I'm relatively new to Python and this is my first attempt at writing a C extension.
Background In my Python 3.X project I need to load and parse large binary files (10-100MB) to extract data for further processing. The binary content is organized in frames: headers followed by a variable amount of data.
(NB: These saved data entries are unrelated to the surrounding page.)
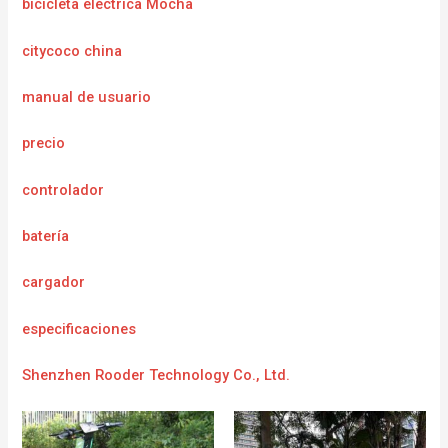
bicicleta eléctrica Mocha
citycoco china
manual de usuario
precio
controlador
batería
cargador
e
specificaciones
Shenzhen Rooder Technology Co., Ltd.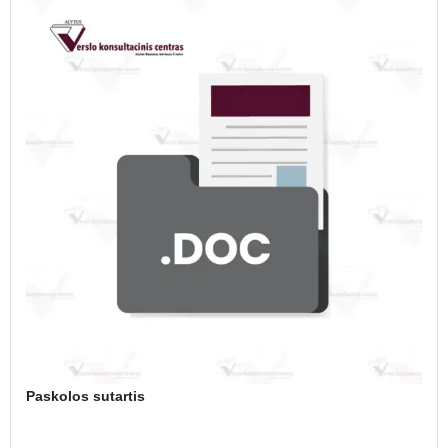
Paskolos sutartis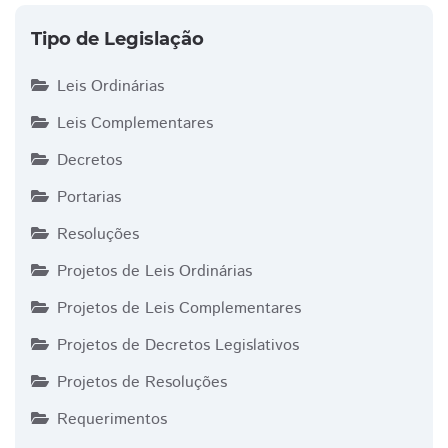
Tipo de Legislação
Leis Ordinárias
Leis Complementares
Decretos
Portarias
Resoluções
Projetos de Leis Ordinárias
Projetos de Leis Complementares
Projetos de Decretos Legislativos
Projetos de Resoluções
Requerimentos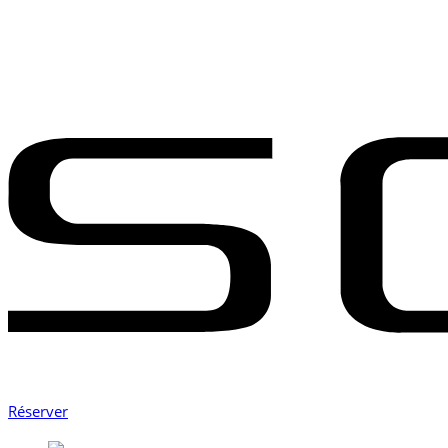
Réserver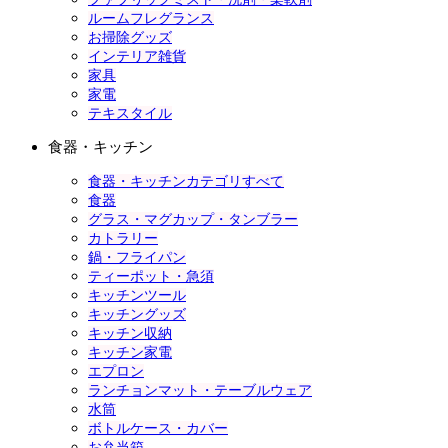
ルームフレグランス
お掃除グッズ
インテリア雑貨
家具
家電
テキスタイル
食器・キッチン
食器・キッチンカテゴリすべて
食器
グラス・マグカップ・タンブラー
カトラリー
鍋・フライパン
ティーポット・急須
キッチンツール
キッチングッズ
キッチン収納
キッチン家電
エプロン
ランチョンマット・テーブルウェア
水筒
ボトルケース・カバー
お弁当箱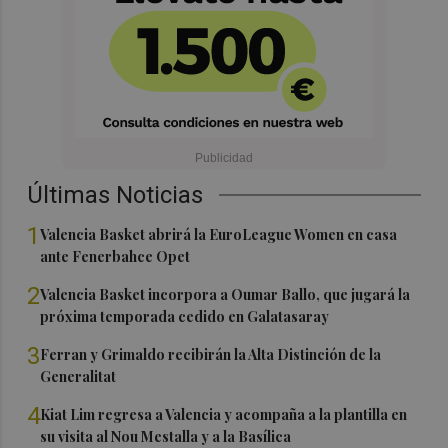
Últimas Noticias
1
Valencia Basket abrirá la EuroLeague Women en casa
ante Fenerbahce Opet
2
Valencia Basket incorpora a Oumar Ballo, que jugará la
próxima temporada cedido en Galatasaray
3
Ferran y Grimaldo recibirán la Alta Distinción de la
Generalitat
4
Kiat Lim regresa a Valencia y acompaña a la plantilla en
su visita al Nou Mestalla y a la Basílica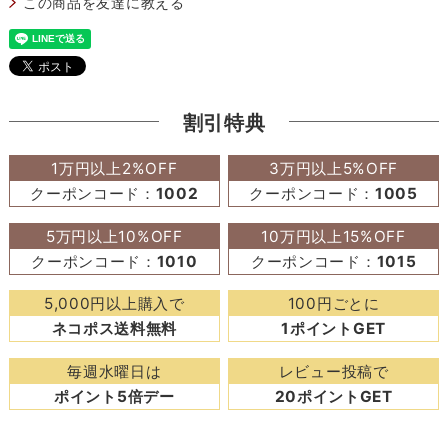
この商品を友達に教える
割引特典
1万円以上2%OFF
3万円以上5%OFF
クーポンコード：
1002
クーポンコード：
1005
5万円以上10%OFF
10万円以上15%OFF
クーポンコード：
1010
クーポンコード：
1015
5,000円以上購入で
100円ごとに
ネコポス送料無料
1ポイントGET
毎週水曜日は
レビュー投稿で
ポイント5倍デー
20ポイントGET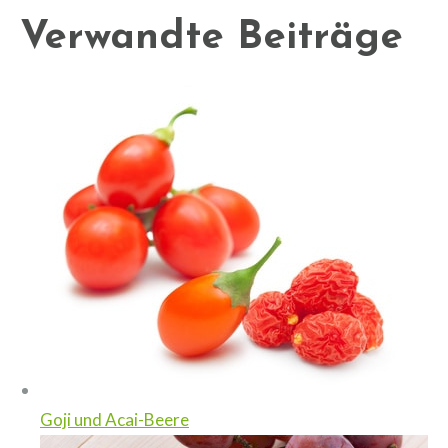
Verwandte Beiträge
Goji und Acai-Beere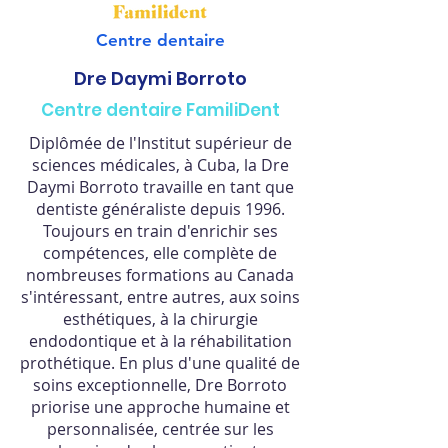
Centre dentaire
Dre Daymi Borroto
Centre dentaire FamiliDent
Diplômée de l'Institut supérieur de
sciences médicales, à Cuba, la Dre
Daymi Borroto travaille en tant que
dentiste généraliste depuis 1996.
Toujours en train d'enrichir ses
compétences, elle complète de
nombreuses formations au Canada
s'intéressant, entre autres, aux soins
esthétiques, à la chirurgie
endodontique et à la réhabilitation
prothétique. En plus d'une qualité de
soins exceptionnelle, Dre Borroto
priorise une approche humaine et
personnalisée, centrée sur les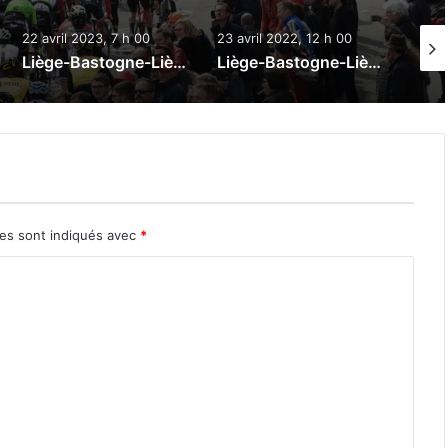
22 avril 2023, 7 h 00
23 avril 2022, 12 h 00
10 oc
Liège-Bastogne-Liège 2023 : Le direct
Liège-Bastogne-Liège 2022 : Le direct
res sont indiqués avec
*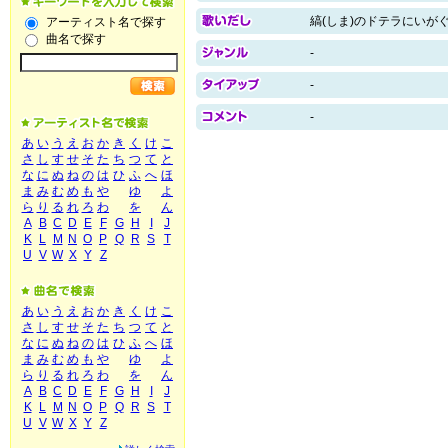
縞(しま)のドテラにいが
アーティスト名で探す
曲名で探す
-
-
-
あ
い
う
え
お
か
き
く
け
こ
さ
し
す
せ
そ
た
ち
つ
て
と
な
に
ぬ
ね
の
は
ひ
ふ
へ
ほ
ま
み
む
め
も
や
ゆ
よ
ら
り
る
れ
ろ
わ
を
ん
A
B
C
D
E
F
G
H
I
J
K
L
M
N
O
P
Q
R
S
T
U
V
W
X
Y
Z
あ
い
う
え
お
か
き
く
け
こ
さ
し
す
せ
そ
た
ち
つ
て
と
な
に
ぬ
ね
の
は
ひ
ふ
へ
ほ
ま
み
む
め
も
や
ゆ
よ
ら
り
る
れ
ろ
わ
を
ん
A
B
C
D
E
F
G
H
I
J
K
L
M
N
O
P
Q
R
S
T
U
V
W
X
Y
Z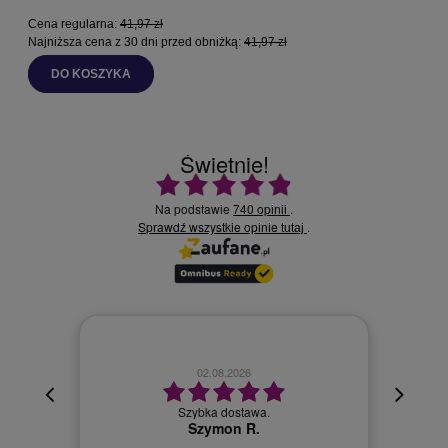
Cena regularna:
41,97 zł
C
Najniższa cena z 30 dni przed obniżką:
41,97 zł
N
DO KOSZYKA
Świetnie!
Ocena średnia 4.9 na 5
Na podstawie
740 opinii
.
Sprawdź wszystkie opinie
.
tutaj
02.08.2026
cyjna,
cja też
Szybka dostawa.
 kuriera
Szymon R.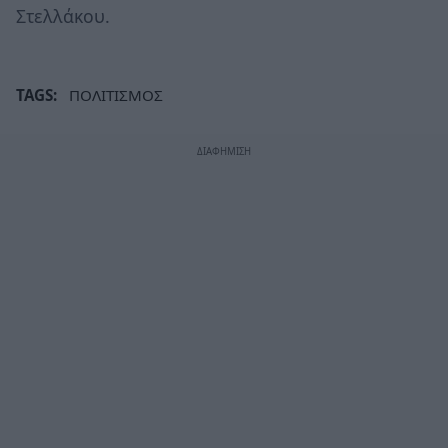
Στελλάκου.
TAGS:
ΠΟΛΙΤΙΣΜΟΣ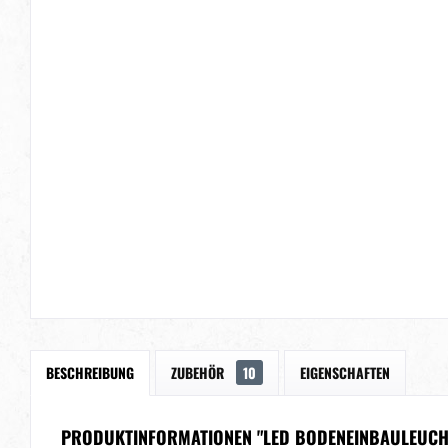
BESCHREIBUNG
ZUBEHÖR
10
EIGENSCHAFTEN
PRODUKTINFORMATIONEN "LED BODENEINBAULEUCHTE 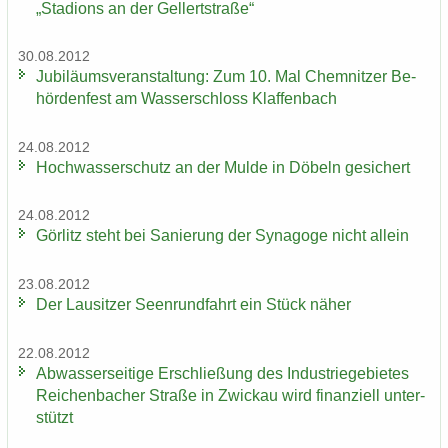
„Sta­di­ons an der Gel­lert­stra­ße“
30.08.2012
Ju­bi­lä­ums­ver­an­stal­tung: Zum 10. Mal Chem­nit­zer Be­
hör­den­fest am Was­ser­schloss Klaf­fen­bach
24.08.2012
Hoch­was­ser­schutz an der Mulde in Dö­beln ge­si­chert
24.08.2012
Gör­litz steht bei Sa­nie­rung der Syn­ago­ge nicht al­lein
23.08.2012
Der Lau­sit­zer Seen­rund­fahrt ein Stück näher
22.08.2012
Ab­was­ser­sei­ti­ge Er­schlie­ßung des In­dus­trie­ge­bie­tes
Rei­chen­ba­cher Stra­ße in Zwi­ckau wird fi­nan­zi­ell un­ter­
stützt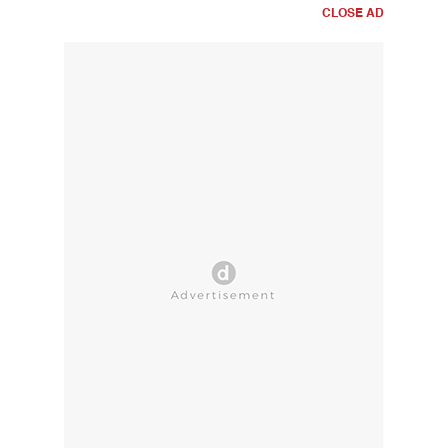
CLOSE AD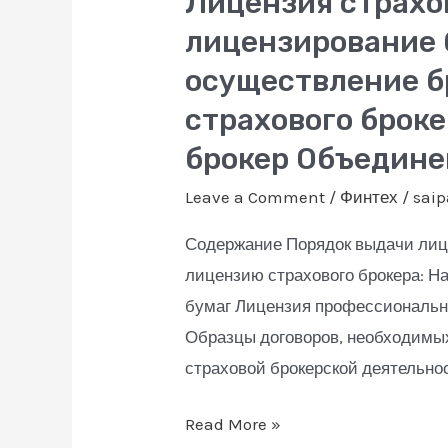
Лицензия страхов
страхового
лицензирование 
брокера,
осуществление б
брокерская
страхового броке
лицензия,
брокер Объедин
лицензирование
брокерской
Leave a Comment
/
Финтех
/
sai
деятельности,
Содержание Порядок выдачи лице
лицензия
лицензию страхового брокера: Н
на
бумаг Лицензия профессионально
осуществление
Образцы договоров, необходимых
брокерской
страховой брокерской деятельно
деятельности,
получить
Read More »
лицензию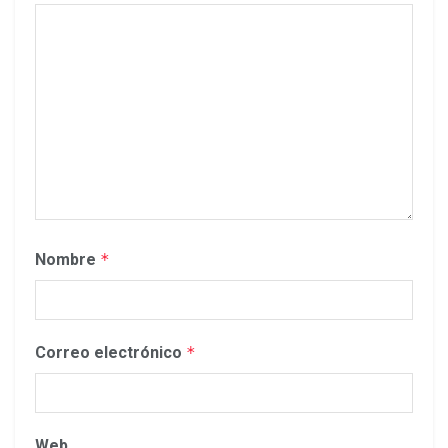
Nombre
*
Correo electrónico
*
Web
Due to the low performance in Python I decided to go for a C extension to speedup the loading part.
The standalone C code outperforms Python by a factor in between 20x-500x so I am pretty satisfied with it.
The problem: the memory keeps growing when I invoke the function from my C-extension multiple times within the same Python module.
my_c_ext.c
#include <Python.h>
#include <numpy/arrayobject.h>
#include "my_c_ext.h"
static unsigned short *X, *Y;
static PyObject* c_load(PyObject* self, PyObject* args)
{
char *filename;
if(!PyArg_ParseTuple(args, "s", &filename))
return NULL;
PyObject *PyX, *PyY;
__load(filename);
npy_intp dims[1] = {n_events};
PyX = PyArray_SimpleNewFromData(1, dims, NPY_UINT16, X);
PyArray_ENABLEFLAGS((PyArrayObject*)PyX, NPY_ARRAY_OWNDATA);
PyY = PyArray_SimpleNewFromData(1, dims, NPY_UINT16, Y);
PyArray_ENABLEFLAGS((PyArrayObject*)PyY, NPY_ARRAY_OWNDATA);
PyObject *xy = Py_BuildValue("NN", PyX, PyY);
return xy;
}
...
//More Python C-extension boilerplate (methods, etc..)
...
void __load(char *) {
// open file, extract frame header and compute new_size
X = realloc(X, new_size * sizeof(*X));
Y = realloc(Y, new_size * sizeof(*Y));
X[i] = ...
Y[i] = ...
return;
}
test.py
import my_c_ext as ce
binary_files = ['file1.bin',...,'fileN.bin']
for f in binary_files:
x,y = ce.c_load(f)
del x,y
Here I am deleting the returned objects in hope of lowering memory usage.
After reading several posts (e.g. this, this and this), I am still stuck.
I tried to add/remove the PyArray_ENABLEFLAGS
setting the NPY_ARRAY_OWNDATA
flag without experiencing any difference. It is not yet clear to me if the NPY_ARRAY_OWNDATA
implies a free(X)
in C. If I explicitly free the arrays in C, I ran into a segfault
when trying to load second file in the for loop in test.py
.
Any idea of what am I doing wrong?